War is Hell, as most people who have lived through it will tell you. And through every conflict that mankind has fought, the legends and the tales of heroism grow out of it too. Many authors, painters, historians, and of course filmmakers have tried in their best own way to encapsulate the war experience through their selective artform, and though many of them are engrossing in their own way, few rarely capture the actual feeling of combat in a personal way. As a result, over time the way we look at some of these wartime stories begins to change. Many times, the lessons learned from a war begin to dilute and the image taken from these relics of the past come across as less cautionary and more glorifying of the war experience. We look at Homer’s Iliad and The Odyssey, and the first feeling that we might elicit from them is that war creates glorious legends like Achilles and Odysseus, but upon a closer reading, we read a more melancholy side to the legend where heroes are undone by their arrogance and that war makes it impossible to return home the same way that you left it. And yet, more than likely, you see wartime stories legends often held up as one of the positives of conflict, and this in turn helps to perpetuate a glorification of war itself as a means for creating order in the world. War itself is spectacle, and that sadly makes it alluring to audiences who are unattached to it. This is largely why anti-war narratives tend to struggle in defining themselves, because the very nature of war makes the stories being told much larger than life, and as a result, more thematically exciting. That usually runs deep in the heart of the cultural divide when it comes to accurately depicting war in any form of art, especially in film. Usually, filmmakers who’ve never seen combat never internalize the actual human toll that war brings, and they feel disconnected from it as faceless pawns are just there to fall prey to visually resplendent mayhem. But, some films do dig deeper and try to find the truth behind the gunfire, and most importantly, the humanity.

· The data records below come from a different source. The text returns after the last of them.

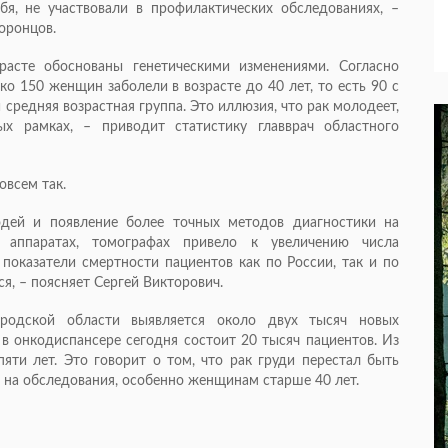
я, не участвовали в профилактических обследованиях, –
Воронцов.
асте обоснованы генетическими изменениями. Согласно
ко 150 женщин заболели в возрасте до 40 лет, то есть 90 с
средняя возрастная группа. Это иллюзия, что рак молодеет,
ых рамках, – приводит статистику главврач областного
совсем так.
дей и появление более точных методов диагностики на
х аппаратах, томографах привело к увеличению числа
 показатели смертности пациентов как по России, так и по
, – поясняет Сергей Викторович.
родской области выявляется около двух тысяч новых
 в онкодиспансере сегодня состоит 20 тысяч пациентов. Из
яти лет. Это говорит о том, что рак груди перестал быть
 на обследования, особенно женщинам старше 40 лет.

This was the goal of Steven Spielberg when he set out to create his own war flick, Saving Private Ryan (1998). His depiction of a brief but pivotal moment in time during the Normandy invasion on D-Day during World War II was going to do something that most war films up until that time had never even attempted and that was to show the actual experience of war unfiltered. The story itself in the movie is standard for the genre; a small troop of soldiers are tasked with searching a war zone to find a lone soldier whose brothers have all been killed in combat, making him the last survivor. The story was actually inspired by the real life incident of the Niland family, whose youngest member was sent back home after it was learned that his three brothers all died in short succession of each other, though one was later found alive in a POW camp. It’s a captivating story to be sure, but one that merely serves as the framing for what Spielberg wanted to bring to the screen. The war film up until that time usually followed along the lines of epic film-making, with the directors often emphasizing scope over intimacy. Though those movies often didn’t shy away from the brutality of war, such as masterpieces like The Deer Hunter (1978), Apocalypse Now (1979), and Platoon (1986), they nevertheless made you always remember that you were still watching a movie. Spielberg believed that he needed to rethink the way a battle needed to be shot and that led him to not looking at the grander picture and instead focusing his camera right into the heart of battle. In doing so, whether he intended to or not, he revolutionized the way conflict is depicted on screen, and as a result the war flick would never be the same.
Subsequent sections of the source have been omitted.